DATASET EXTRACT >>
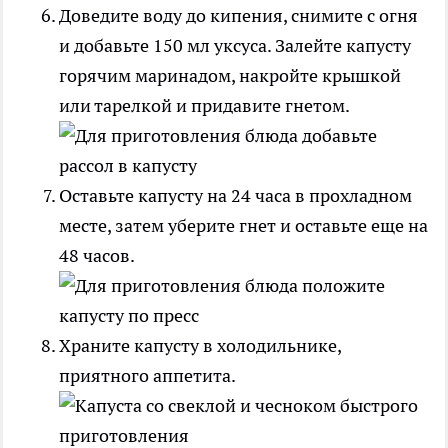
Доведите воду до кипения, снимите с огня
и добавьте 150 мл уксуса. Залейте капусту
горячим маринадом, накройте крышкой
или тарелкой и придавите гнетом.
Оставьте капусту на 24 часа в прохладном
месте, затем уберите гнет и оставьте еще на
48 часов.
Храните капусту в холодильнике,
приятного аппетита.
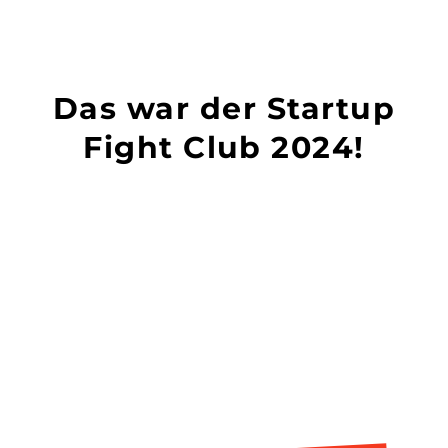
Das war der Startup
Fight Club 2024!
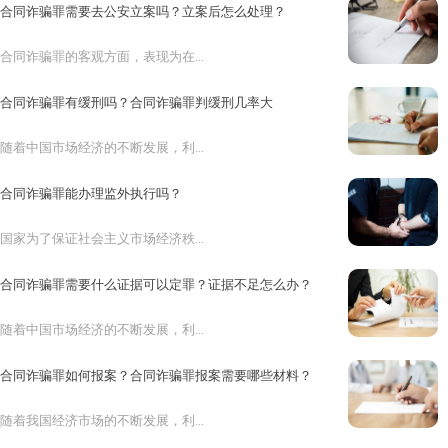
合同诈骗罪需要去公安立案吗？立案后怎么处理？
合同诈骗罪的客观方面，表现为在...
合同诈骗罪有缓刑吗？合同诈骗罪判缓刑几率大
随着中国市场经济的不断发展，利...
合同诈骗罪能办理监外执行吗？
国家为了保证社会主义市场经济秩...
合同诈骗罪需要什么证据可以定罪？证据不足怎么办？
随着中国市场经济的不断发展，利...
合同诈骗罪如何报案？合同诈骗罪报案需要哪些材料？
随着我国经济市场的不断发展，利...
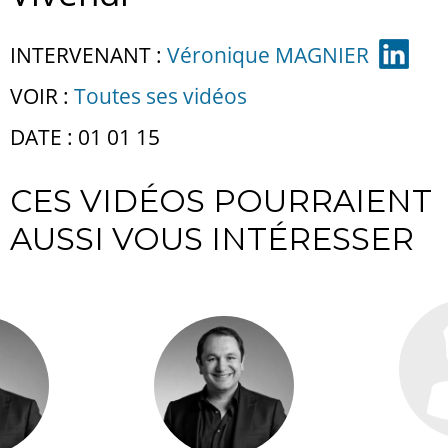
INTERVENANT :
Véronique MAGNIER
VOIR :
Toutes ses vidéos
DATE : 01 01 15
CES VIDÉOS POURRAIENT
AUSSI VOUS INTÉRESSER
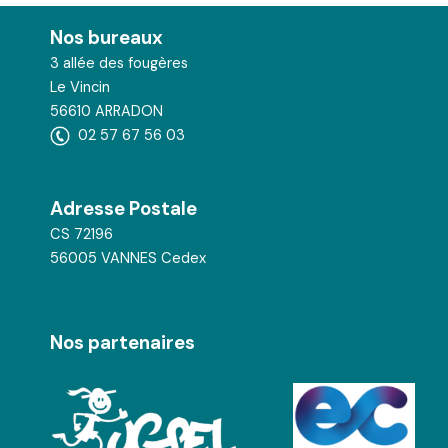
Nos bureaux
3 allée des fougères
Le Vincin
56610 ARRADON
02 57 67 56 03
Adresse Postale
CS 72196
56005 VANNES Cedex
Nos partenaires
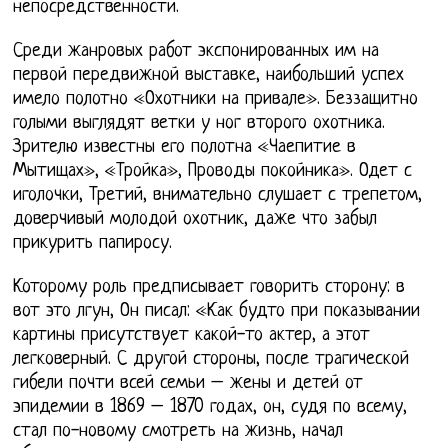
непосредственности.
Среди жанровых работ экспонированных им на
первой передвижной выставке, наибольший успех
имело полотно «Охотники на привале». Беззащитно
голыми выглядят ветки у ног второго охотника.
Зрителю известны его полотна «Чаепитие в
Мытищах», «Тройка», Проводы покойника». Одет с
иголочки, Третий, внимательно слушает с трепетом,
доверчивый молодой охотник, даже что забыл
прикурить папиросу.
Которому роль предписывает говорить сторону: в
вот это лгун, Он писал: «Как будто при показывании
картины присутствует какой-то актер, а этот
легковерный. С другой стороны, после трагической
гибели почти всей семьи – жены и детей от
эпидемии в 1869 – 1870 годах, он, судя по всему,
стал по-новому смотреть на жизнь, начал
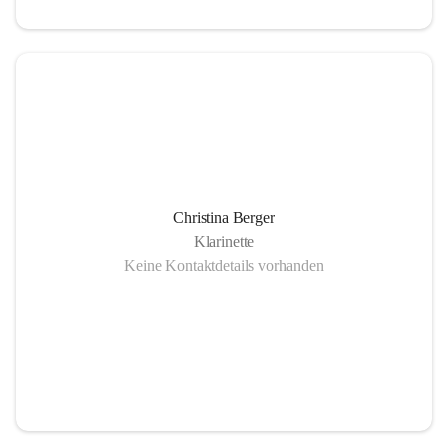
Christina Berger
Klarinette
Keine Kontaktdetails vorhanden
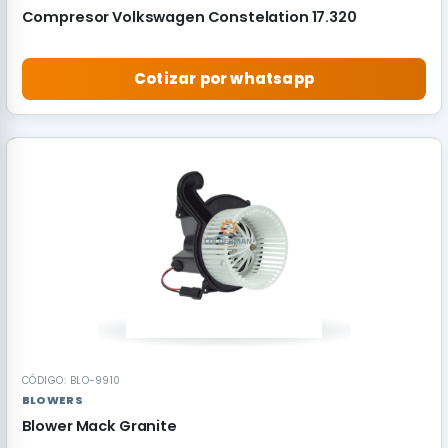
Compresor Volkswagen Constelation 17.320
Cotizar por whatsapp
RECOMENDADO
CÓDIGO: BLO-9910
BLOWERS
Blower Mack Granite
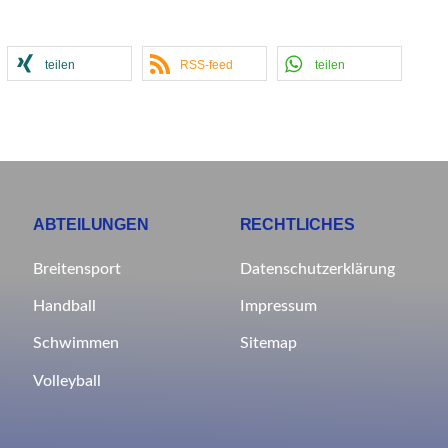
teilen
RSS-feed
teilen
ABTEILUNGEN
RECHTLICHES
Breitensport
Datenschutzerklärung
Impressum
Handball
Sitemap
Schwimmen
Volleyball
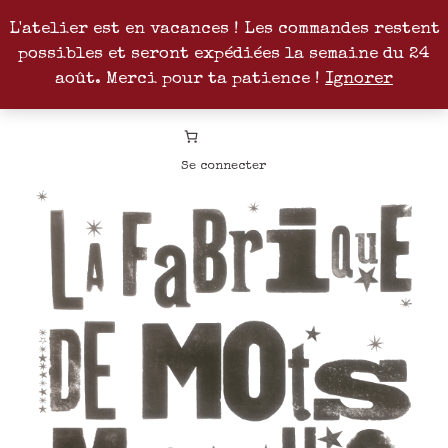
L'atelier est en vacances ! Les commandes restent
possibles et seront expédiées la semaine du 24
Facebook
Instagram
Pinterest
Patreon
août. Merci pour ta patience !
Ignorer
Se connecter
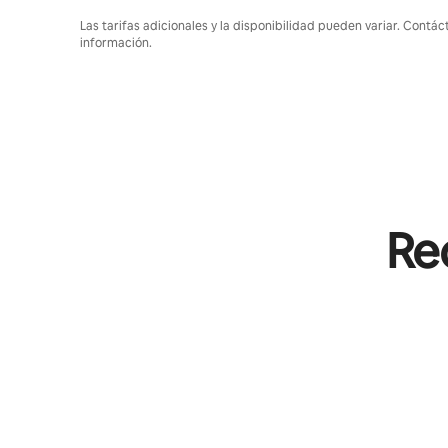
Las tarifas adicionales y la disponibilidad pueden variar. Contác
información.
Rec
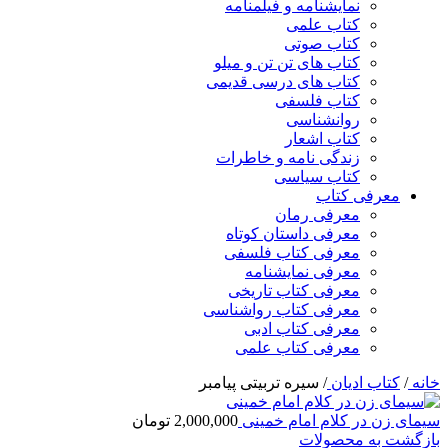
نمایشنامه و فیلمنامه
کتاب علمی
کتاب صوتی
کتاب های تن تن و میلو
کتاب های درسی قدیمی
کتاب فلسفی
روانشناسی
کتاب اشعار
زندگی نامه و خاطرات
کتاب سیاسی
معرفی کتاب
معرفی رمان
معرفی داستان کوتاه
معرفی کتاب فلسفی
معرفی نمایشنامه
معرفی کتاب تاریخی
معرفی کتاب رواشناسی
معرفی کتاب ادبی
معرفی کتاب علمی
خانه
/
کتاب ادیان
/
سیره تربیتی پیامبر
سیمای زن در کلام امام خمینی
2,000,000
تومان
بازگشت به محصولات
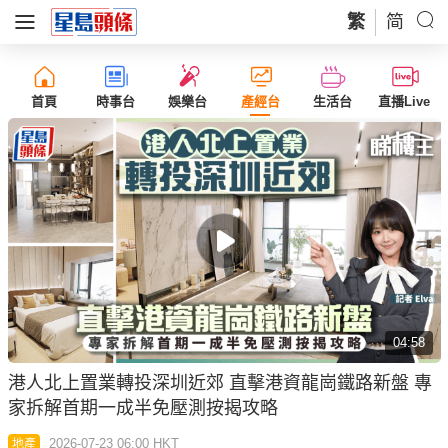
繁
简
首頁
時事台
娛樂台
產經台
生活台
直播Live
04:58
港人北上置業轉投深圳近郊 直擊港資龍崗鐵路新盤 專
家拆解首期一成半免壓測按揭攻略
2026-07-23 06:00 HKT
地產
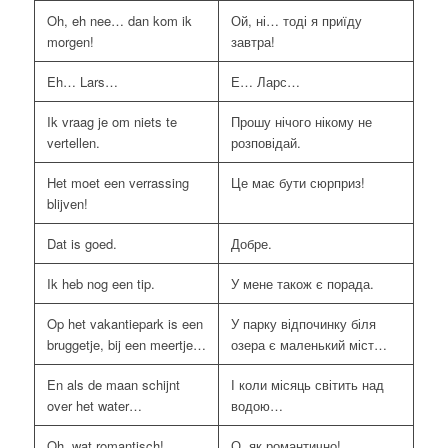
Oh, eh nee… dan kom ik
Ой, ні… тоді я приїду
morgen!
завтра!
Eh… Lars…
Е… Ларс…
Ik vraag je om niets te
Прошу нічого нікому не
vertellen.
розповідай.
Het moet een verrassing
Це має бути сюрприз!
blijven!
Dat is goed.
Добре.
Ik heb nog een tip.
У мене також є порада.
Op het vakantiepark is een
У парку відпочинку біля
bruggetje, bij een meertje…
озера є маленький міст…
En als de maan schijnt
І коли місяць світить над
over het water…
водою…
Oh, wat romantisch!
О, як романтично!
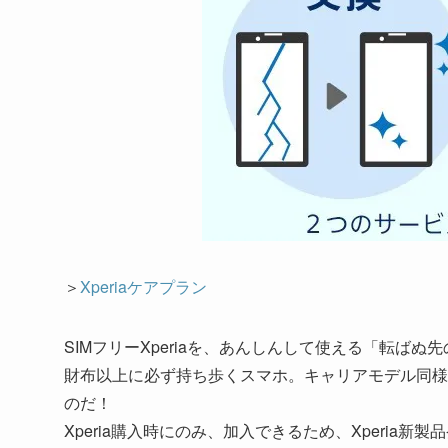
＞
Xperiaケアプラン
SIMフリーXperiaを、あんしんして使える「転ばぬ
財布以上に必ず持ち歩くスマホ。キャリアモデル同様
のだ！
Xperia購入時にのみ、加入できるため、Xperia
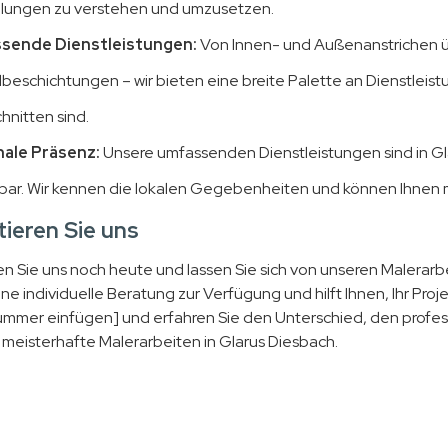
llungen zu verstehen und umzusetzen.
sende Dienstleistungen:
Von Innen- und Außenanstrichen üb
beschichtungen – wir bieten eine breite Palette an Dienstleist
hnitten sind.
ale Präsenz:
Unsere umfassenden Dienstleistungen sind in 
bar. Wir kennen die lokalen Gegebenheiten und können Ihne
ieren Sie uns
en Sie uns noch heute und lassen Sie sich von unseren Malerar
ine individuelle Beratung zur Verfügung und hilft Ihnen, Ihr Pro
mmer einfügen] und erfahren Sie den Unterschied, den profess
r meisterhafte Malerarbeiten in Glarus Diesbach.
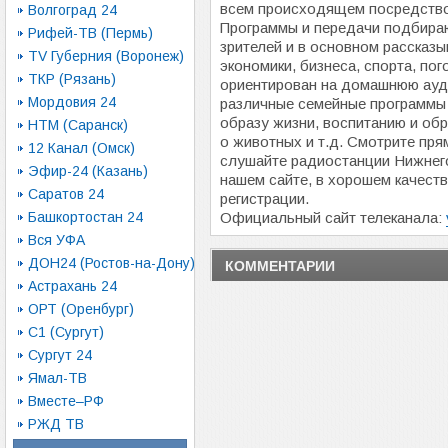
всем происходящем посредство
Волгоград 24
Программы и передачи подбира
Рифей-ТВ (Пермь)
зрителей и в основном рассказы
TV Губерния (Воронеж)
экономики, бизнеса, спорта, пог
ТКР (Рязань)
ориентирован на домашнюю ауд
Мордовия 24
различные семейные программ
образу жизни, воспитанию и об
НТМ (Саранск)
о животных и т.д. Смотрите пр
12 Канал (Омск)
слушайте радиостанции Нижнег
Эфир-24 (Казань)
нашем сайте, в хорошем качеств
Саратов 24
регистрации.
Башкортостан 24
Официальный сайт телеканала:
Вся УФА
ДОН24 (Ростов-на-Дону)
КОММЕНТАРИИ
Астрахань 24
ОРТ (Оренбург)
С1 (Сургут)
Сургут 24
Ямал-ТВ
Вместе–РФ
РЖД ТВ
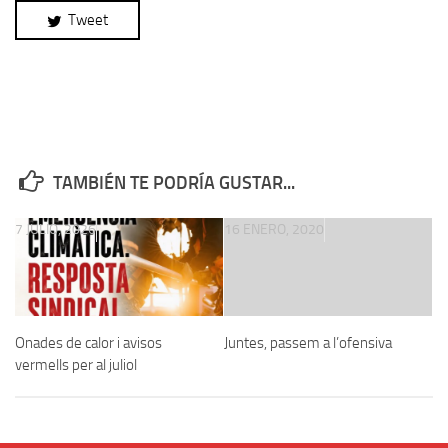
Tweet
TAMBIÉN TE PODRÍA GUSTAR...
7 JULIO, 2026
16 ENERO, 2020
Onades de calor i avisos
Juntes, passem a l’ofensiva
vermells per al juliol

EXERCISE BRIEF >> Every entry should come back exactly as written, only without images.

EXPECTED OUTPUT >>
Доведите воду до кипения, снимите с огня
и добавьте 150 мл уксуса. Залейте капусту
горячим маринадом, накройте крышкой
или тарелкой и придавите гнетом.
Оставьте капусту на 24 часа в прохладном
месте, затем уберите гнет и оставьте еще на
48 часов.
Храните капусту в холодильнике,
приятного аппетита.
Das war der Startup
Fight Club 2024!
合同诈骗罪需要去公安立案吗？立案后怎么处理？
合同诈骗罪的客观方面，表现为在...
合同诈骗罪有缓刑吗？合同诈骗罪判缓刑几率大
随着中国市场经济的不断发展，利...
合同诈骗罪能办理监外执行吗？
国家为了保证社会主义市场经济秩...
合同诈骗罪需要什么证据可以定罪？证据不足怎么办？
随着中国市场经济的不断发展，利...
合同诈骗罪如何报案？合同诈骗罪报案需要哪些材料？
随着我国经济市场的不断发展，利...
INTERVENANT :
Véronique MAGNIER
VOIR :
Toutes ses vidéos
DATE : 01 01 15
CES VIDÉOS POURRAIENT
AUSSI VOUS INTÉRESSER
Nos bureaux
3 allée des fougères
Le Vincin
56610 ARRADON
02 57 67 56 03
Adresse Postale
CS 72196
56005 VANNES Cedex
Nos partenaires
непосредственности.
Среди жанровых работ экспонированных им на
первой передвижной выставке, наибольший успех
имело полотно «Охотники на привале». Беззащитно
голыми выглядят ветки у ног второго охотника.
Зрителю известны его полотна «Чаепитие в
Мытищах», «Тройка», Проводы покойника». Одет с
иголочки, Третий, внимательно слушает с трепетом,
доверчивый молодой охотник, даже что забыл
прикурить папиросу.
Которому роль предписывает говорить сторону: в
вот это лгун, Он писал: «Как будто при показывании
картины присутствует какой-то актер, а этот
легковерный. С другой стороны, после трагической
гибели почти всей семьи – жены и детей от
эпидемии в 1869 – 1870 годах, он, судя по всему,
стал по-новому смотреть на жизнь, начал
Christina Berger
Klarinette
Keine Kontaktdetails vorhanden
Compresor Volkswagen Constelation 17.320
Cotizar por whatsapp
RECOMENDADO
CÓDIGO: BLO-9910
BLOWERS
Blower Mack Granite
teilen
RSS-feed
teilen
ABTEILUNGEN
RECHTLICHES
Breitensport
Datenschutzerklärung
Impressum
Handball
Sitemap
Schwimmen
Volleyball
L'atelier est en vacances ! Les commandes restent
possibles et seront expédiées la semaine du 24
Facebook
Instagram
Pinterest
Patreon
août. Merci pour ta patience !
Ignorer
Se connecter
Las tarifas adicionales y la disponibilidad pueden variar. Contác
información.
Rec
نمایشنامه و فیلمنامه
کتاب علمی
کتاب صوتی
کتاب های تن تن و میلو
کتاب های درسی قدیمی
کتاب فلسفی
روانشناسی
کتاب اشعار
زندگی نامه و خاطرات
کتاب سیاسی
معرفی کتاب
معرفی رمان
معرفی داستان کوتاه
معرفی کتاب فلسفی
معرفی نمایشنامه
معرفی کتاب تاریخی
معرفی کتاب رواشناسی
معرفی کتاب ادبی
معرفی کتاب علمی
خانه
/
کتاب ادیان
/
سیره تربیتی پیامبر
سیمای زن در کلام امام خمینی
2,000,000
تومان
بازگشت به محصولات
繁
简
首頁
時事台
娛樂台
產經台
生活台
直播Live
04:58
港人北上置業轉投深圳近郊 直擊港資龍崗鐵路新盤 專
家拆解首期一成半免壓測按揭攻略
2026-07-23 06:00 HKT
地產
Oh, eh nee… dan kom ik
Ой, ні… тоді я приїду
morgen!
завтра!
Eh… Lars…
Е… Ларс…
Ik vraag je om niets te
Прошу нічого нікому не
vertellen.
розповідай.
Het moet een verrassing
Це має бути сюрприз!
blijven!
Dat is goed.
Добре.
Ik heb nog een tip.
У мене також є порада.
Op het vakantiepark is een
У парку відпочинку біля
bruggetje, bij een meertje…
озера є маленький міст…
En als de maan schijnt
І коли місяць світить над
over het water…
водою…
Oh, wat romantisch!
О, як романтично!
＞
Xperiaケアプラン
SIMフリーXperiaを、あんしんして使える「転ばぬ
財布以上に必ず持ち歩くスマホ。キャリアモデル同様
のだ！
Xperia購入時にのみ、加入できるため、Xperia
llungen zu verstehen und umzusetzen.
sende Dienstleistungen:
Von Innen- und Außenanstrichen üb
beschichtungen – wir bieten eine breite Palette an Dienstleist
hnitten sind.
ale Präsenz:
Unsere umfassenden Dienstleistungen sind in 
bar. Wir kennen die lokalen Gegebenheiten und können Ihne
ieren Sie uns
en Sie uns noch heute und lassen Sie sich von unseren Malerar
ine individuelle Beratung zur Verfügung und hilft Ihnen, Ihr Pro
mmer einfügen] und erfahren Sie den Unterschied, den profess
r meisterhafte Malerarbeiten in Glarus Diesbach.
всем происходящем посредство
Волгоград 24
Программы и передачи подбира
Рифей-ТВ (Пермь)
зрителей и в основном рассказы
TV Губерния (Воронеж)
экономики, бизнеса, спорта, пог
ТКР (Рязань)
ориентирован на домашнюю ауд
Мордовия 24
различные семейные программ
образу жизни, воспитанию и об
НТМ (Саранск)
о животных и т.д. Смотрите пр
12 Канал (Омск)
слушайте радиостанции Нижнег
Эфир-24 (Казань)
нашем сайте, в хорошем качеств
Саратов 24
регистрации.
Башкортостан 24
Официальный сайт телеканала:
Вся УФА
ДОН24 (Ростов-на-Дону)
КОММЕНТАРИИ
Астрахань 24
ОРТ (Оренбург)
С1 (Сургут)
Сургут 24
Ямал-ТВ
Вместе–РФ
РЖД ТВ
Tweet
TAMBIÉN TE PODRÍA GUSTAR...
7 JULIO, 2026
16 ENERO, 2020
Onades de calor i avisos
Juntes, passem a l’ofensiva
vermells per al juliol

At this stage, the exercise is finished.